In East Berlin there is a Cathedral that is within sight of where the Berlin Wall stood. A small group began a weekly meeting to pray for the breaking down of the wall and for freedom in their country. What started as a handful grew to hundreds who gathered every Monday to pray. The government learned of the meetings, it became very concerned about the people's desire for change. Remember...truth makes its own enemies.

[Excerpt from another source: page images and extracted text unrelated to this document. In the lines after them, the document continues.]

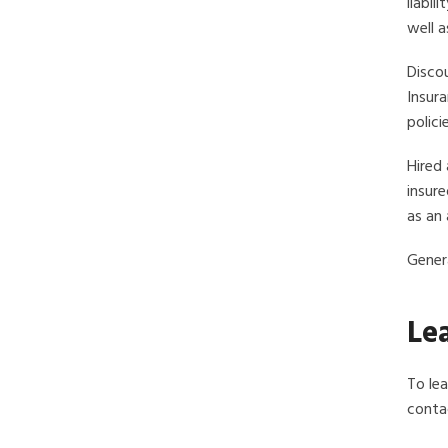
liabil
well a
Discou
Insura
polici
Hired 
insure
as an 
Genera
Le
To le
contac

One Monday night the government sent two hundred officials in a show of strength. Outside the Cathedral there were armed guards...just in case. When word spread about the government officials, several thousand came to the prayer meeting and stood in silent witness as a sign of their trust in God's ability not just to break down the wall dividing the city, but the walls separating people. Seven weeks prior to the dismantling of the wall, the prayer group dismissed with thousands of people walking in silence around the inside perimeter. The week following they marched again and sang. Week after week. Not with the power of position but with the power of their person and trust in God. And after the seventh walk, it happened. Television cameras captured the incredible sight of the wall coming down piece by piece section by section. Who would have thought that it happened this way?

It's easy to be discouraged, what with all the impersonal, faceless forces which peck away at what is good and right. And when you do, remember what happened on Easter. As we work through important decisions in the discernment process concerning the direction of the church's ministry, remember that something decisive happened on Easter morn.

Times of change are always challenging. It's easy to give in. I've looked at some of the comments from the cottage meetings, and I saw the word "can't" too often. Do you believe in the resurrection? You don't use resurrection and "can't" in the same sentence. We can do all things through Jesus Christ who strengthens us.

God did something decisive on Easter. God promised to never let us go. God promised us we would never be without a presence. You're not as limited as you think.